**Exercise instructions**: Show, in full, each line of the data that contains "dossier".

**Collected data**:
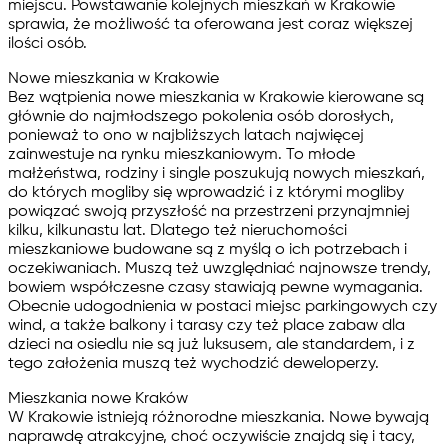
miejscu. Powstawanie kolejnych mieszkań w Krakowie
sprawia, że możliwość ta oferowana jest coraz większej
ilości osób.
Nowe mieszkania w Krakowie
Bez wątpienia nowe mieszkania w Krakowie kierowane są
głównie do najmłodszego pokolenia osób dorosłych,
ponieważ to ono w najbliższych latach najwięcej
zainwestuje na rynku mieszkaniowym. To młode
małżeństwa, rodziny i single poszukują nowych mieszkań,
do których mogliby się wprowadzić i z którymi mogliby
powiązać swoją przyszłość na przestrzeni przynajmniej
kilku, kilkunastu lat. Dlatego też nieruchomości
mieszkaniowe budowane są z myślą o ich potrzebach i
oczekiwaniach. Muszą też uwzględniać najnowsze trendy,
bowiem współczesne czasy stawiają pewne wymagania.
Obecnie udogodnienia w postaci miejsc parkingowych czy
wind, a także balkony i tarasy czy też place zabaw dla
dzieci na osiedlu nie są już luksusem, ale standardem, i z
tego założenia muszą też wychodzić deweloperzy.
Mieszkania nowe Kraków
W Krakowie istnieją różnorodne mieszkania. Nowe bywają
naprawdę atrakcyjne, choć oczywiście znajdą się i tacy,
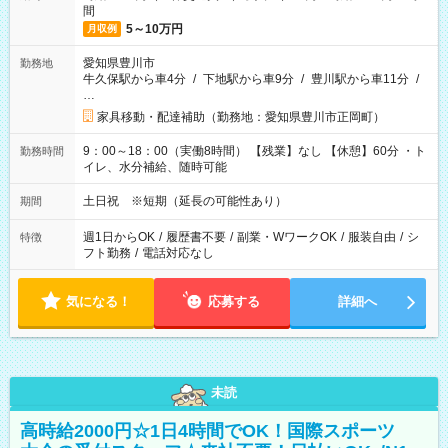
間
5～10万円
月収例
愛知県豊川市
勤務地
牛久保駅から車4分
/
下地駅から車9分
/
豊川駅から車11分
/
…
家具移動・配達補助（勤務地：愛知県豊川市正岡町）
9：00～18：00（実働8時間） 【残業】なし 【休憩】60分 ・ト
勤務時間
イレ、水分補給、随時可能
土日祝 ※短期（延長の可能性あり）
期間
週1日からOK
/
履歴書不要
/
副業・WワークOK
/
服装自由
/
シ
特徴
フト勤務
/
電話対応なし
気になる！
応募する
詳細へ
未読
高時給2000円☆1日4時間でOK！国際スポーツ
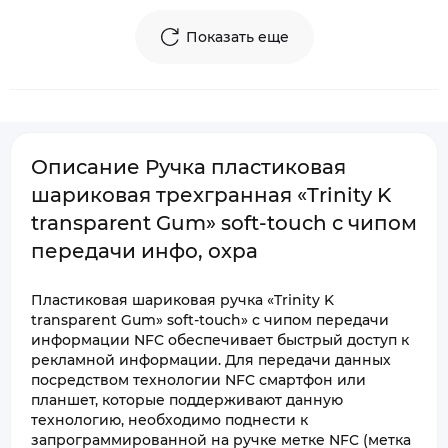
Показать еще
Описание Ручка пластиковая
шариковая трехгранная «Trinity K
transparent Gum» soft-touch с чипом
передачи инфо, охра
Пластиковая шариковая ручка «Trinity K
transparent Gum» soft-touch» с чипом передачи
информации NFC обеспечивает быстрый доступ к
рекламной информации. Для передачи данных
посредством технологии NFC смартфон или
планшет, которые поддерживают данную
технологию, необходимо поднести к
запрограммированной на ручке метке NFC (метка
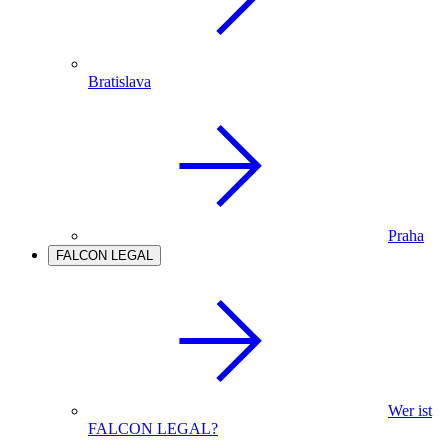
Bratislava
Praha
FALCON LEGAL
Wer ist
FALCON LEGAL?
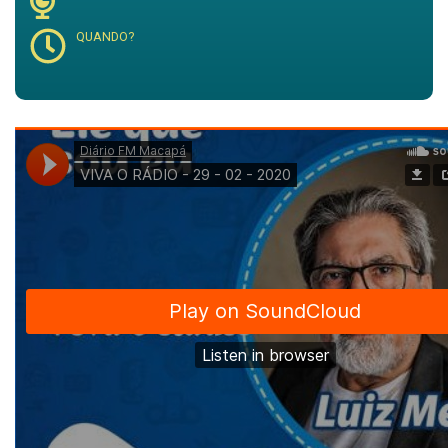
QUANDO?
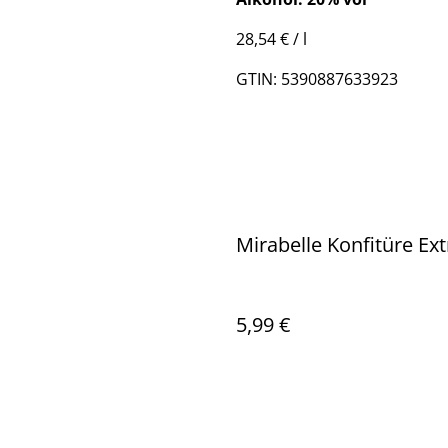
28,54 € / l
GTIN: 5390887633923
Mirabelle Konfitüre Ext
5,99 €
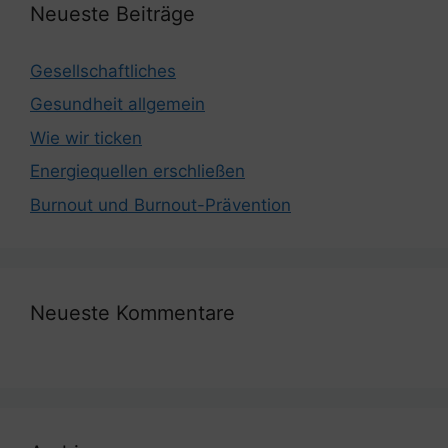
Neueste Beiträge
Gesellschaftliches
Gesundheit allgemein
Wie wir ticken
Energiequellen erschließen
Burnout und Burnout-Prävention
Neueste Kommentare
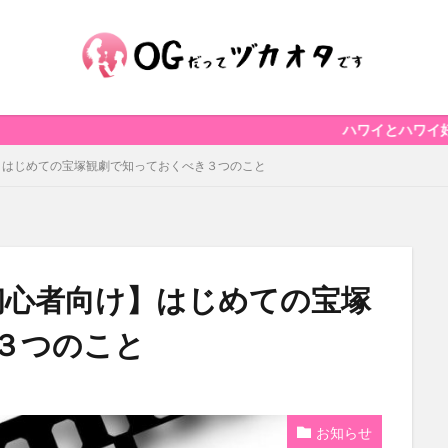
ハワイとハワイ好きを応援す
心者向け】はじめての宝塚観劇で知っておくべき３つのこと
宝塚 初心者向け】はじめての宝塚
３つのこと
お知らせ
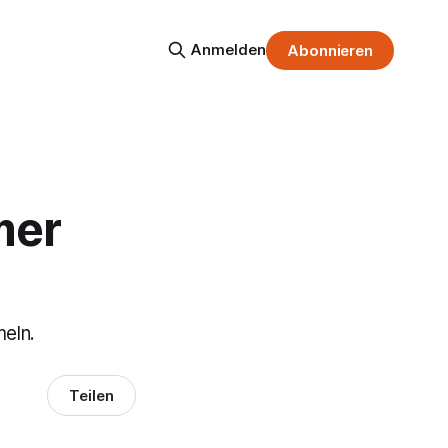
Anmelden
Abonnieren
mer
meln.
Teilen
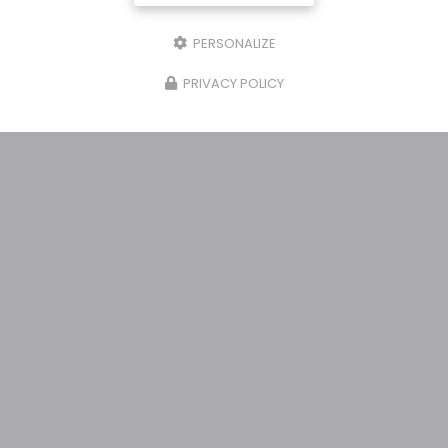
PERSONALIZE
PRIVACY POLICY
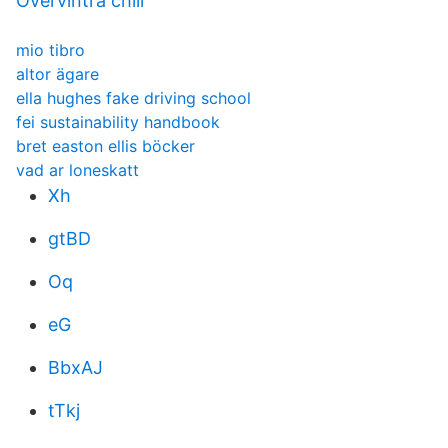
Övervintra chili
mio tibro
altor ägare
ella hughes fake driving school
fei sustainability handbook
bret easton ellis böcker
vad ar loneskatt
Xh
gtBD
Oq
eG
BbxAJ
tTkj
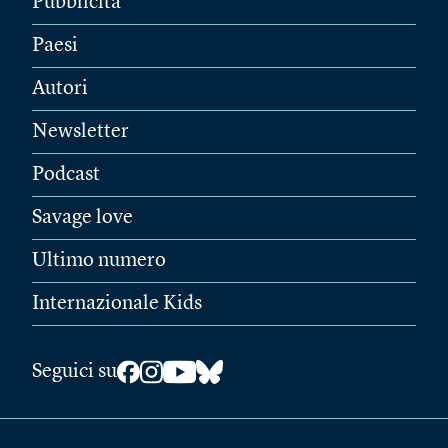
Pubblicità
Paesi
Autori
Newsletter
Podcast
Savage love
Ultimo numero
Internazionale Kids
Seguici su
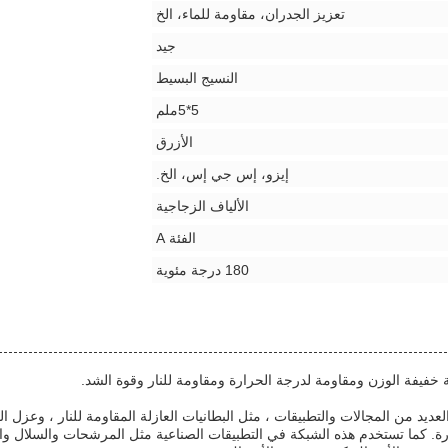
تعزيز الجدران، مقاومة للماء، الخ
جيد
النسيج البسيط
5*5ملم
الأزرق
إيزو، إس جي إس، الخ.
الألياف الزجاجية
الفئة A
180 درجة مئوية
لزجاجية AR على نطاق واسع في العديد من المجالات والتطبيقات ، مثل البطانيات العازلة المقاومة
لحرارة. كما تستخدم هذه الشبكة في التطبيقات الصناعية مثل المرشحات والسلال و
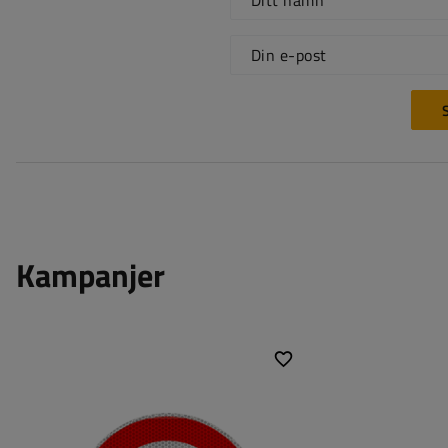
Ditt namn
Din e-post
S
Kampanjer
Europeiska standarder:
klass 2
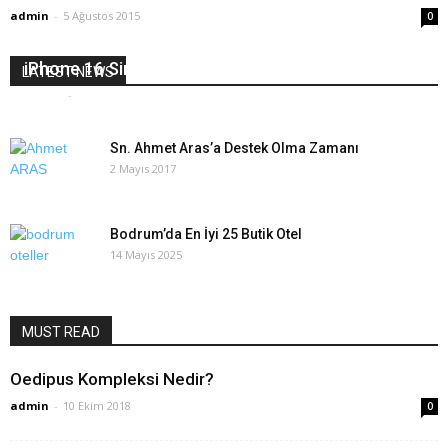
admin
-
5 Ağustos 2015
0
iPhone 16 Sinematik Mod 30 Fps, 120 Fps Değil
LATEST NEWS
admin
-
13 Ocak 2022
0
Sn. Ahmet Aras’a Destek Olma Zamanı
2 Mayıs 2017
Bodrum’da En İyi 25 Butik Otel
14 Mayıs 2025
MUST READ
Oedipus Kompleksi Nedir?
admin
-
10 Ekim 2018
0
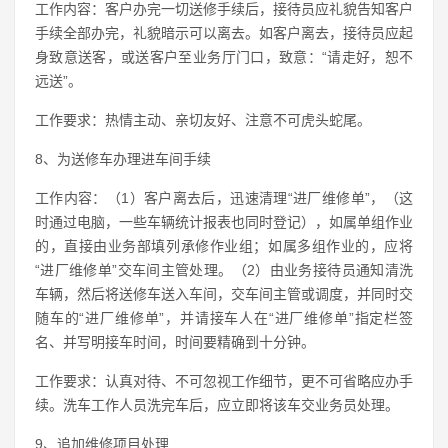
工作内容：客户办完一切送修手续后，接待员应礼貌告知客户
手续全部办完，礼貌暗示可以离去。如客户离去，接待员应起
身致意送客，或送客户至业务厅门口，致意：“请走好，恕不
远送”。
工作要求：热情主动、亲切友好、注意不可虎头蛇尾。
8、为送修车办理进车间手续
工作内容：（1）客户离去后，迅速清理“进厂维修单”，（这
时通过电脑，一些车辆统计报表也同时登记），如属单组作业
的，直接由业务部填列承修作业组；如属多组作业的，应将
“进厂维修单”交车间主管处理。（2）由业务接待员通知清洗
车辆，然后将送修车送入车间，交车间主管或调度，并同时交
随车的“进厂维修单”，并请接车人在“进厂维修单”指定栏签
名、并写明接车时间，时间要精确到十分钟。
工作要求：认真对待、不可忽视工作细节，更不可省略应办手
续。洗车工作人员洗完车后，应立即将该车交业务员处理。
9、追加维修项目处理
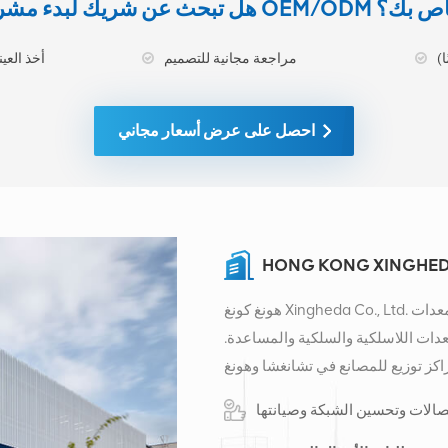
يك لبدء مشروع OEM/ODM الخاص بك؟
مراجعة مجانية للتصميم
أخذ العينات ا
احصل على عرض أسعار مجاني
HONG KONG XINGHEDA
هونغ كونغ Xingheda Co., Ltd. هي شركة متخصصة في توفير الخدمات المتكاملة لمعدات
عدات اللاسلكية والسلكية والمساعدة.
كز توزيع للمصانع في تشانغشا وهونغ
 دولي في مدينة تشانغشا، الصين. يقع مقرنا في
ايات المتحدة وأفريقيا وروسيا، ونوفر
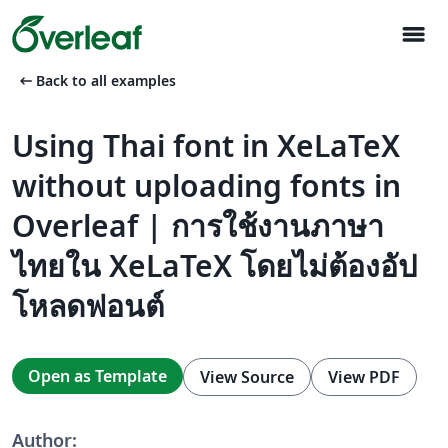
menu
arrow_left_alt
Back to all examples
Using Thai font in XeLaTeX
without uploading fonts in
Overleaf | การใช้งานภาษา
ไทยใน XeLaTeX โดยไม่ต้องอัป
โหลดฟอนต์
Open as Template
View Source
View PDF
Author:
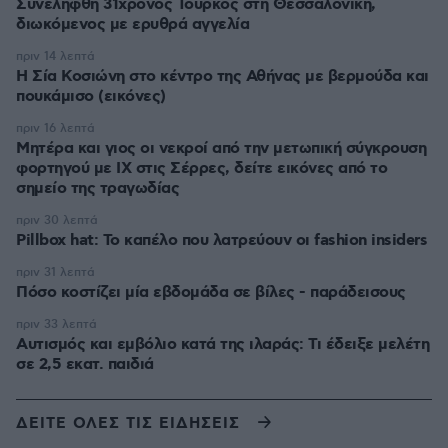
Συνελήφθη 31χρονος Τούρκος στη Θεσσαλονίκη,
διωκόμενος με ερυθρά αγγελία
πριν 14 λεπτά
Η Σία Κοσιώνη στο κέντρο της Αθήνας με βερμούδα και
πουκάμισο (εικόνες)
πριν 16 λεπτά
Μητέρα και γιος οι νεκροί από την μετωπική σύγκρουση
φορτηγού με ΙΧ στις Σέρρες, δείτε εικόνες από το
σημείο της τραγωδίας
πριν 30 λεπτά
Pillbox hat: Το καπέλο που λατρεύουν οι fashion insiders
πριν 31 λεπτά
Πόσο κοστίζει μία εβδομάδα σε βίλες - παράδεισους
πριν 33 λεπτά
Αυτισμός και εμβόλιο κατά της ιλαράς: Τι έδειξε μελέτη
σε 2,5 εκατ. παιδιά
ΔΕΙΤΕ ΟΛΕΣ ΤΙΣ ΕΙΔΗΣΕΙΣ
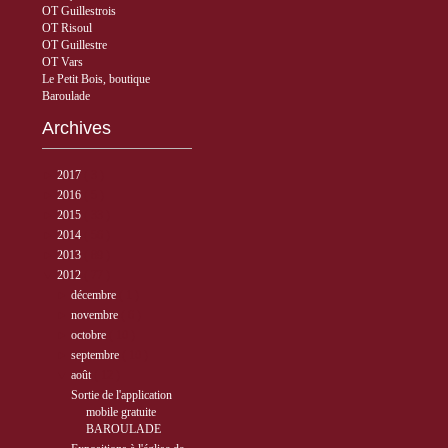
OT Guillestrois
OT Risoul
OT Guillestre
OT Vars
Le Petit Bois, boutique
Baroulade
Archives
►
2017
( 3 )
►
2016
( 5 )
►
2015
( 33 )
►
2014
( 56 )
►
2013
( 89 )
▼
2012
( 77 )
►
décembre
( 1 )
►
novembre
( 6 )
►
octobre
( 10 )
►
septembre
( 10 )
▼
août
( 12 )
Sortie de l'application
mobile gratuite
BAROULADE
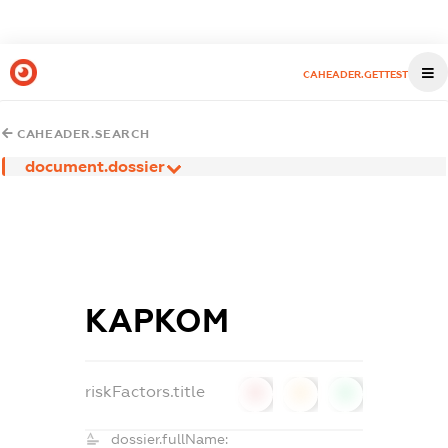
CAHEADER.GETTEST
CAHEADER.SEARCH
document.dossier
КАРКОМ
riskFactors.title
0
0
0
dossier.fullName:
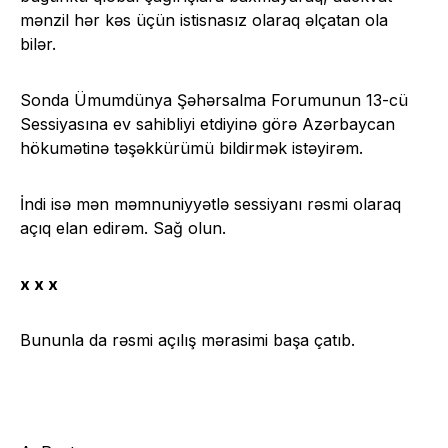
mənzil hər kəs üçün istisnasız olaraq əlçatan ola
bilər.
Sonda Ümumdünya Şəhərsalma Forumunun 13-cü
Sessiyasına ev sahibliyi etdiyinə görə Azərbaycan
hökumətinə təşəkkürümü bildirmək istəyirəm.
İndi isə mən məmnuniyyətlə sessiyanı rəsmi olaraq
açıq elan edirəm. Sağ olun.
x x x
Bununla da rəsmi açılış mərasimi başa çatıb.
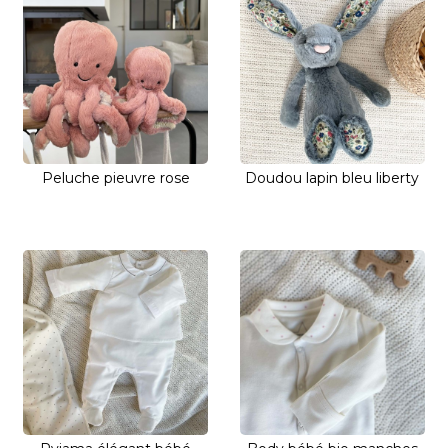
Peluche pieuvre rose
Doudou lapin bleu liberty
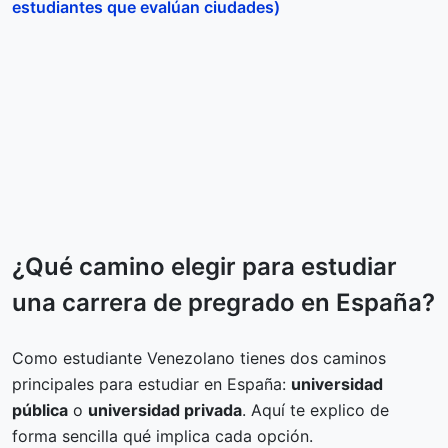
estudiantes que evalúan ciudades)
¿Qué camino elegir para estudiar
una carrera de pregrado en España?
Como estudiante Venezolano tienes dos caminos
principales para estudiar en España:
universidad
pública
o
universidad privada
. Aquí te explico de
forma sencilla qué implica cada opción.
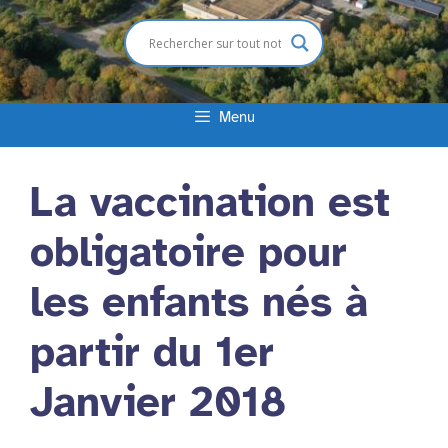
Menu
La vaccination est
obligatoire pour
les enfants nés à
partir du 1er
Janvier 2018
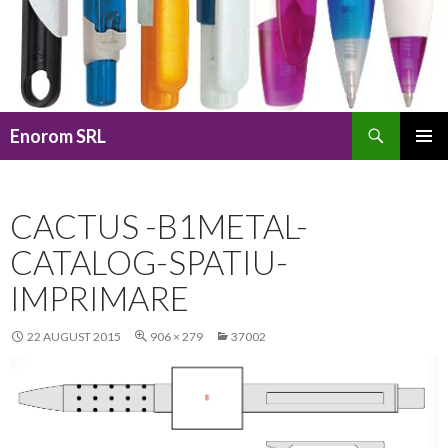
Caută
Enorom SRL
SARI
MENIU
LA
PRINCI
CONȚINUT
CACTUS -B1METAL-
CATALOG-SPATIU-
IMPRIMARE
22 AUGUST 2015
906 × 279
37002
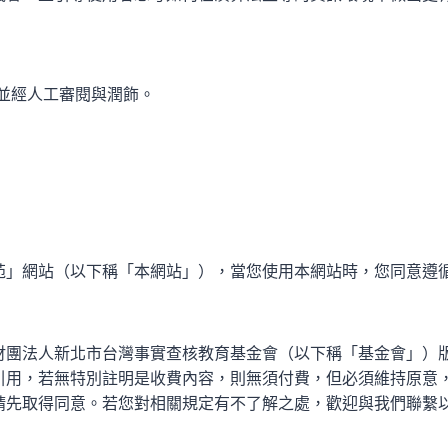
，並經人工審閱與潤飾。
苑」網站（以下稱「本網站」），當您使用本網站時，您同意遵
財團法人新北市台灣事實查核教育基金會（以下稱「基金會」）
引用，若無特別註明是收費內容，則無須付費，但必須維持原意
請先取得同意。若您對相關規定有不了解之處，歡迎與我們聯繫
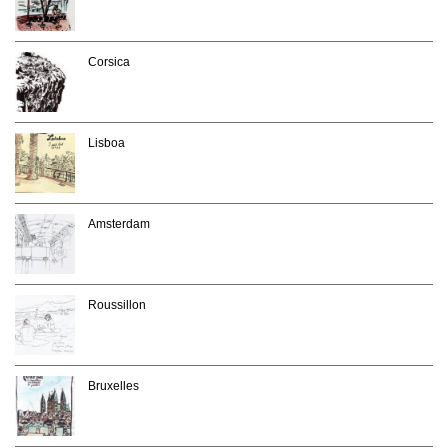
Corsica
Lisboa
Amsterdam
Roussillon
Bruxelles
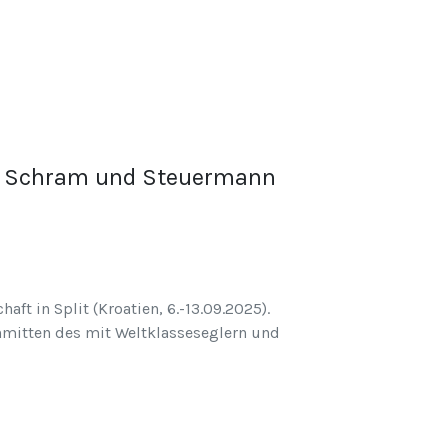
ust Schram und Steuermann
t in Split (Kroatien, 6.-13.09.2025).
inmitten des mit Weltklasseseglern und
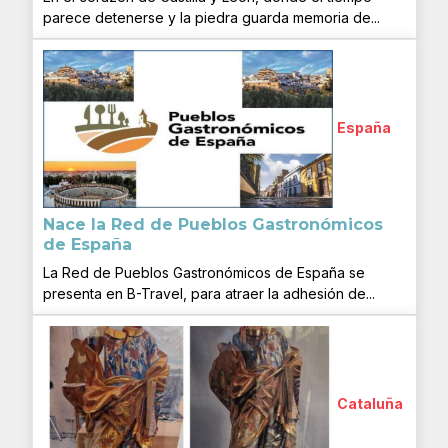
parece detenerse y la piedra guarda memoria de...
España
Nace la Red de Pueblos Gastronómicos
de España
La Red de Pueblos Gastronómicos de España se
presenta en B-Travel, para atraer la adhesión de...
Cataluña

**Answer to this exercise**:
document.dossier
dossier.fullName:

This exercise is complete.